Saking menariknya, Sultan Hamengku Buwana IX kemudian mengabadikan kisah monumental Menak tersebut dalam bentuk sendratari. Rangkaian gerakan tari tersebut dikenal dengan nama “Beksa Golek Menak”. Ciri khas yang paling menonjol dari tari Menak ini terletak pada lemah gemulai tari yang memasukkan unsur bela diri Pencak Silat yang telah diperhalus gerakannya. Pencak Silat pada era ini merupakan salah satu kecakapan yang dibutuhkan dalam olah  keprajuritan. Harapannya dengan menjadikannya sebagai sendratari maka keberadaan cerita ini, unsur kehalusan tari, dan sekaligus beberapa gerakan pencak silat yang ada dapat dijaga kelestariannya. Selain versi sendratari Menak yang diciptakan oleh Sultan Hamengku Buwana IX tersebut, di Yogyakarta sendiri juga berkembang semacam Wayang Wong Menak (Wayang Orang Menak) yang berorientasi pada humor.
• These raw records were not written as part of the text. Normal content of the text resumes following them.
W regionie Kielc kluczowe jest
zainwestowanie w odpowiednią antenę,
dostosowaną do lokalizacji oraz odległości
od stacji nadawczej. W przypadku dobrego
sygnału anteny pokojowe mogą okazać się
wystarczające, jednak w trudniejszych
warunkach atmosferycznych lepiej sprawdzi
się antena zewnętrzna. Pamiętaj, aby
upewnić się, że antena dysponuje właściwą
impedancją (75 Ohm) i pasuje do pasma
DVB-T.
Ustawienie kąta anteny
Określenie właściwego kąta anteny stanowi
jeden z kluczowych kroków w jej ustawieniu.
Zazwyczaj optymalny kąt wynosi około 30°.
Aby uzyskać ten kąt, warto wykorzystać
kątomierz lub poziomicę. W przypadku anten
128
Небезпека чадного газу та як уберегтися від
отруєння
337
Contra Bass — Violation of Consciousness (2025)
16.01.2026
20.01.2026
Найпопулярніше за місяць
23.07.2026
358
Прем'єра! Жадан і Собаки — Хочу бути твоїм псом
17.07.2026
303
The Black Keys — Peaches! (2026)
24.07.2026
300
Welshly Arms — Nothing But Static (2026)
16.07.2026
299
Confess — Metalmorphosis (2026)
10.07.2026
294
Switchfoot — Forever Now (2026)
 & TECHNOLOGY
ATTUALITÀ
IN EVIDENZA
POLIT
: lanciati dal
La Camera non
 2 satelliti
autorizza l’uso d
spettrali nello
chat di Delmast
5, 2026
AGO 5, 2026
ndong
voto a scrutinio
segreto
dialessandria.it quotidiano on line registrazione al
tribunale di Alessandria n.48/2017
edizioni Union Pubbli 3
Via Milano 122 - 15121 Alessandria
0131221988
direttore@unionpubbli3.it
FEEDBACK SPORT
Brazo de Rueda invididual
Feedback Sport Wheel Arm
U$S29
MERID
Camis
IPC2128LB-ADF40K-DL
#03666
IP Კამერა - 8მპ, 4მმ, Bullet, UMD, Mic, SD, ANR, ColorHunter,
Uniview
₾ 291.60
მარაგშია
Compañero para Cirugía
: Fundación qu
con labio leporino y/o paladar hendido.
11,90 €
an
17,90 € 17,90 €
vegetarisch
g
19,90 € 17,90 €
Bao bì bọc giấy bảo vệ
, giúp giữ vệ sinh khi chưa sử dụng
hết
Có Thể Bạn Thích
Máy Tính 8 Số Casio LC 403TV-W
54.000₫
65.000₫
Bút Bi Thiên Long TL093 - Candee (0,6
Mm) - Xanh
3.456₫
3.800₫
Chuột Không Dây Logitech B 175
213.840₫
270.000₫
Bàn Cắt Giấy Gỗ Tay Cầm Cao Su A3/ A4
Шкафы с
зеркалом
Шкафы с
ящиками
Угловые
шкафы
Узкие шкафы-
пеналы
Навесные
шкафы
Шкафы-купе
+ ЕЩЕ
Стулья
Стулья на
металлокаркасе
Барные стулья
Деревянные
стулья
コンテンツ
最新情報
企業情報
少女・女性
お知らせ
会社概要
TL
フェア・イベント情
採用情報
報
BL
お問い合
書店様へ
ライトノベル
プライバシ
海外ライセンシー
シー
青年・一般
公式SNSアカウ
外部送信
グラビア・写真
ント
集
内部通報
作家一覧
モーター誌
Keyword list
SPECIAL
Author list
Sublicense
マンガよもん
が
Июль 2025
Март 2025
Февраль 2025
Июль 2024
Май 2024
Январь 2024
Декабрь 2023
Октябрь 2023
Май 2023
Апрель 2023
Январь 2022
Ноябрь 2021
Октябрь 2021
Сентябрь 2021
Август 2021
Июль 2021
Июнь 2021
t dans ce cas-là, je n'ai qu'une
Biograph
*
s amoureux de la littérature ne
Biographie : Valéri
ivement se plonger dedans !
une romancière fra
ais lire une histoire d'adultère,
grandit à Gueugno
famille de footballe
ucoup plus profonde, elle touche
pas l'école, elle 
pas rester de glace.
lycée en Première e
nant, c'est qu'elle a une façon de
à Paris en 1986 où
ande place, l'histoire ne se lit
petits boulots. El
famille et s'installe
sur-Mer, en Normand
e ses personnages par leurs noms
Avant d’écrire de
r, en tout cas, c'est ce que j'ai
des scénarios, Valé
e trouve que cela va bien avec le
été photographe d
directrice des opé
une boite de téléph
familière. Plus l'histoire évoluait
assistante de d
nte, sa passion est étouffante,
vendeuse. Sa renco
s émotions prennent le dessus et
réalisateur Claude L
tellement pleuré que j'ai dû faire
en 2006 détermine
Meskipun demikian pesan-pesan moral yang disampaikan tetap tidak menjadi kabur. Tokoh yang banyak digunakan dalam wayang orang versi ini adalah Umarmaya dan Umarmadi, dua tokoh yang digambarkan memiliki selera humor tinggi dalam cerita Menak.

Perkembangan cerita Menak ini bukan hanya menjadi milik Jawa saja. Jika tanah Melayu telah menyediakan sumber cerita yang mudah diakses, maka suku Sasak di Lombok merupakan salah satu lahan subur bagi hidupnya cerita Menak ini. Di sana cerita Menak telah menjadi sebuah tradisi lesan yang ceritakan dari mulut ke mulut, dari generasi ke generasi. Versi cerita yang berkembang juga menjadi semakin bervariasi. Pengembangan Wayang kulit maupun golek Menak di daerah ini juga mengalami nasib yang hampir serupa dengan di Jawa, hidup enggan mati pun segan. Pada akhirnya, produk kebudayaan ini akan mencari jalannya agar bisa tetap eksis dalam berbagai bentuk. Diprasastikan oleh produk publikasi media masa, diawetkan oleh museum, dan dikenang sebagai bagian dari sejarah.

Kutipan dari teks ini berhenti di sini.